Thanks again for the help!
 

Lou Minescence

Flashlight Enthusiast
Joined
Mar 12, 2011
Messages
1,189
Location
New England US
Well, I think I'm pretty much sold. I'm going to hunt some "throw" beamshots of the Quark X 2AA (didn't realize the output was closer to 400 than the stated 280), and unless it impresses me enough to stick with AA, I think I'll give 18650 a shot.

Thanks again for the help!

Glad to see your making the move. I was of the mindset to stay AA with my lights with a few exceptions. Then I realized more was better. More runtime was the big gain. I can go all day at work with one battery still going and before with AA I had to change out batteries twice. Good luck with all your new choices of lights !
 

Bwolcott

Enlightened
Joined
Apr 19, 2012
Messages
561
Location
California
Fenix says their ARB-L2 battery is safe.

arb-l2_03.jpg




I'm not sure what Fenix's definition of "safe" is, and even Bwolcott says "not many" problems.

It only takes one problem.
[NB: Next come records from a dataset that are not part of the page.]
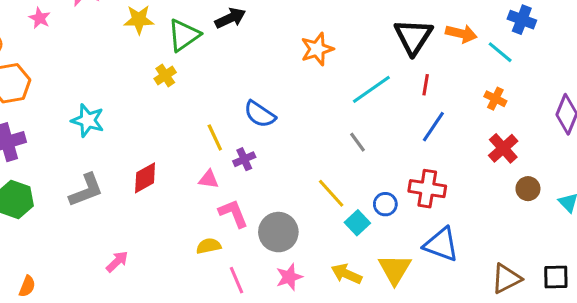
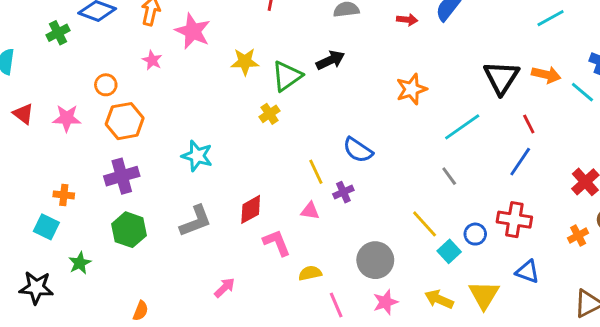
red line: (426, 85) -> (529, 124), moved, turned -36
orange cross: (495, 99) -> (578, 236), moved, turned 36
pink L-shape: (233, 213) -> (277, 243), moved
blue triangle: (441, 244) -> (527, 272), size x0.7

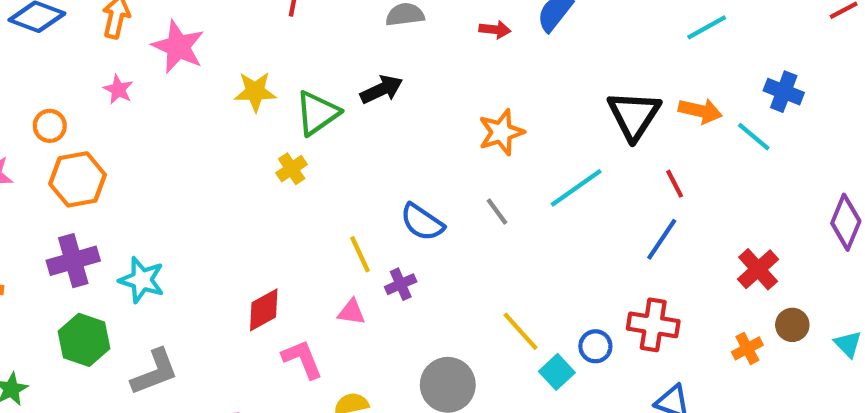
cyan star: (197, 156) -> (142, 280), moved
gray line: (449, 176) -> (497, 211), moved
gray L-shape: (196, 221) -> (155, 372), moved

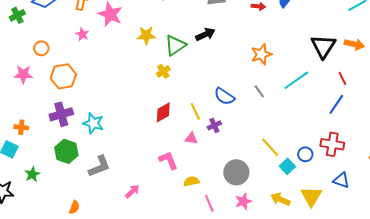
orange circle: (50, 126) -> (41, 48), moved
red diamond: (264, 310) -> (163, 112), moved

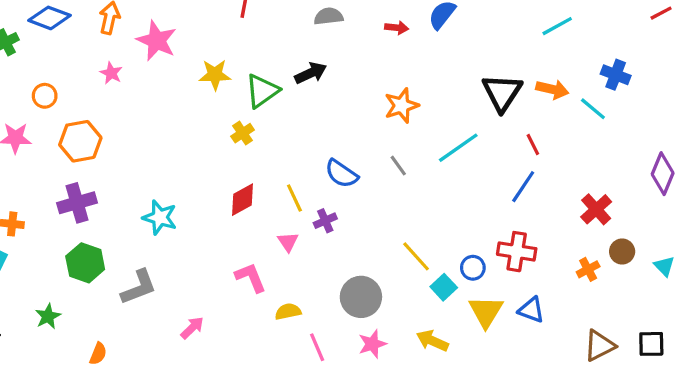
cyan star: (93, 123) -> (160, 217), moved
pink triangle: (191, 138) -> (288, 242), turned 48
green star: (32, 174) -> (48, 316), moved
yellow triangle: (311, 196) -> (486, 312), moved

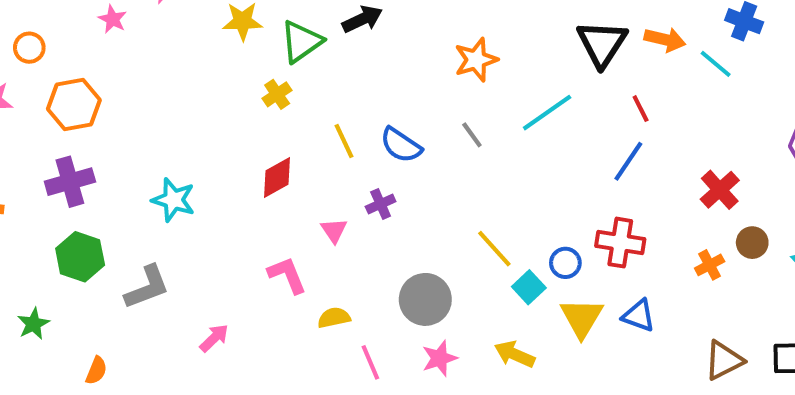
yellow line: (294, 198) -> (344, 141), moved

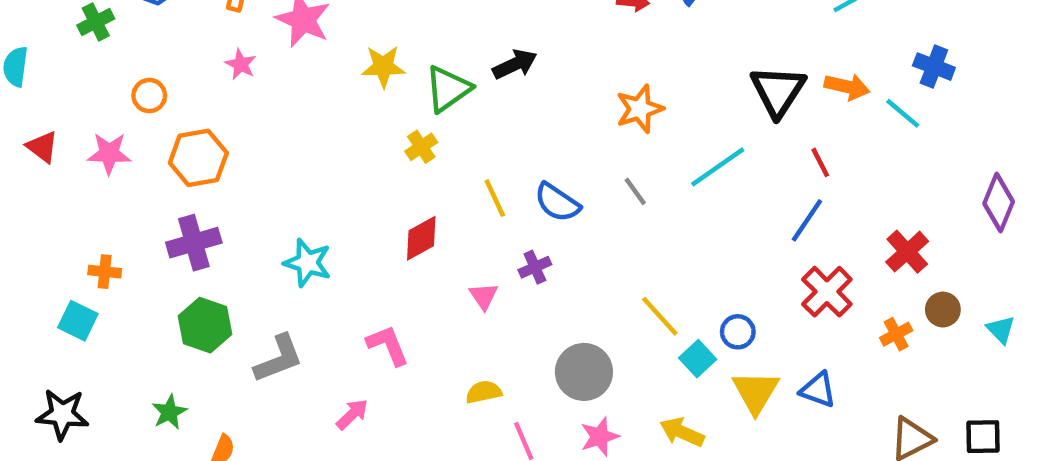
red cross: (620, 243) -> (827, 292), moved, turned 36
pink L-shape: (287, 275) -> (388, 345), moved
green star: (33, 324) -> (169, 412), moved

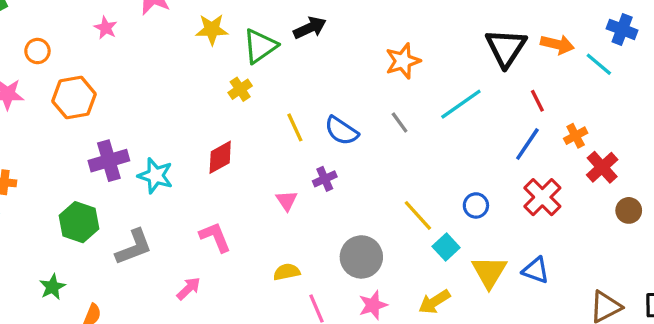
red diamond: (421, 238) -> (220, 157), moved
purple cross: (194, 243) -> (109, 161), moved
blue circle: (738, 332) -> (476, 205), moved
orange cross: (896, 334) -> (576, 136), moved
yellow arrow: (682, 432) -> (434, 302), turned -56

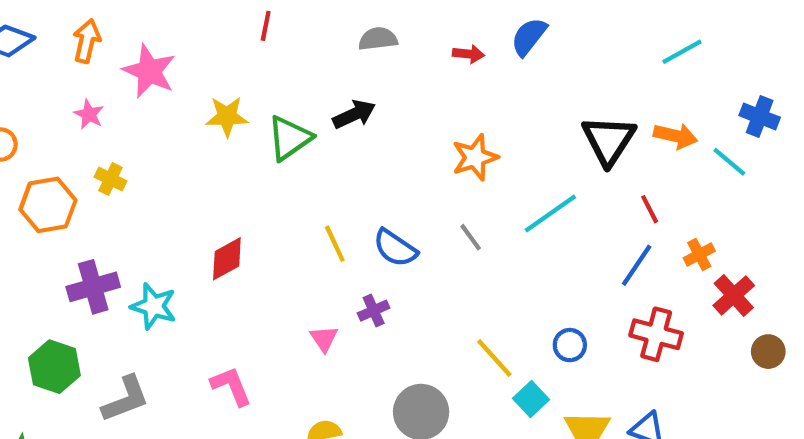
yellow cross: (240, 89) -> (110, 179), moved, turned -30
red diamond: (220, 157) -> (227, 259), moved
red cross: (542, 197) -> (656, 334), turned -30

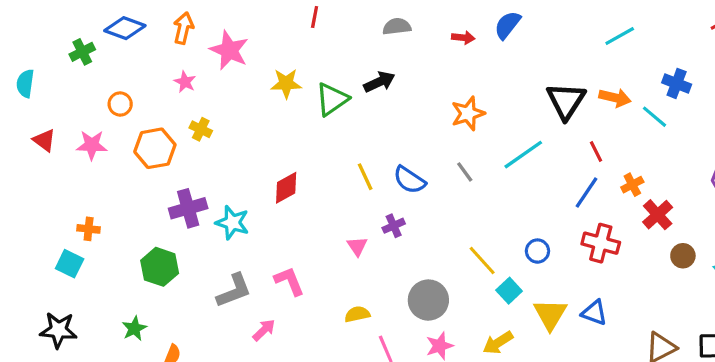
gray L-shape: (126, 399) -> (234, 291), moved

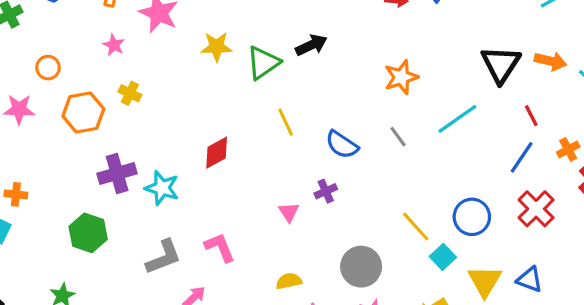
yellow line: (365, 177) -> (286, 122), moved
red cross: (601, 243) -> (536, 209), turned 30
blue circle: (537, 251) -> (472, 217), size x1.5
I do not think it is worth the risk.

Jake





there are probably more reported issues with alkalines, all batteries have had an issue I am sure at some point
 

Up All Night

Enlightened
Joined
May 29, 2012
Messages
487
A few years back when I decided to get a "real" flashlight, I chose the newly released Quark 2xAA Tactical as opposed to the CR123, since AA's are more readily available. I invested in Eneloops and a decent charger and have been happy with the setup.

However, now that I'm looking for a new flashlight, I'm really curious to get into the world of 18650's to hit and exceed that 500+ lumen mark. But the more I read about 18650 maintenance, the more I wonder if they are worth the hassle. I just want to charge the battery, use it in the flashlight, and when it gets low recharge it and throw it back in. I'd like to leave a multimeter out of the equation if possible, since that gets back into the realm of not worth the hassle. That said, I plan to continue reading up on 18650's and take the necessary precautions, within reason. But am I really introducing much danger in my house by using 18650, or is it just overemphasized around here to catch the attention of new users?

Thanks for any help/advice, and sorry for starting a thread on a worn-out topic.
Using a DMM is not a hassle, just keep it handy. You have a battery in hand that needs charging so take ten seconds to stick the probes on it before charging and again when it's done! I find it no more of a task than charging eneloops on my Maha c9000. My humble set-up consists of a 4sevens charger on a porcelain tile with a DMM within reach. I just leave it set on 4.2v with the charge rate 0.5A. That way if I throw a 16340 or a 14500 in there I don't have to worry about switching down from 1.0A. 18650's take a little longer at 0.5A but I'm rarely in a hurry. I never leave them unattended and occasionally put a hand on it to check for heat. I've never had a problem, voltages stay within specs, no excessive heat etc...That doesn't mean I've become complacent, common sense goes a long way! If you follow some basic do's and don'ts you should be fine but always have a contingency plan for the RARE chance something goes awry!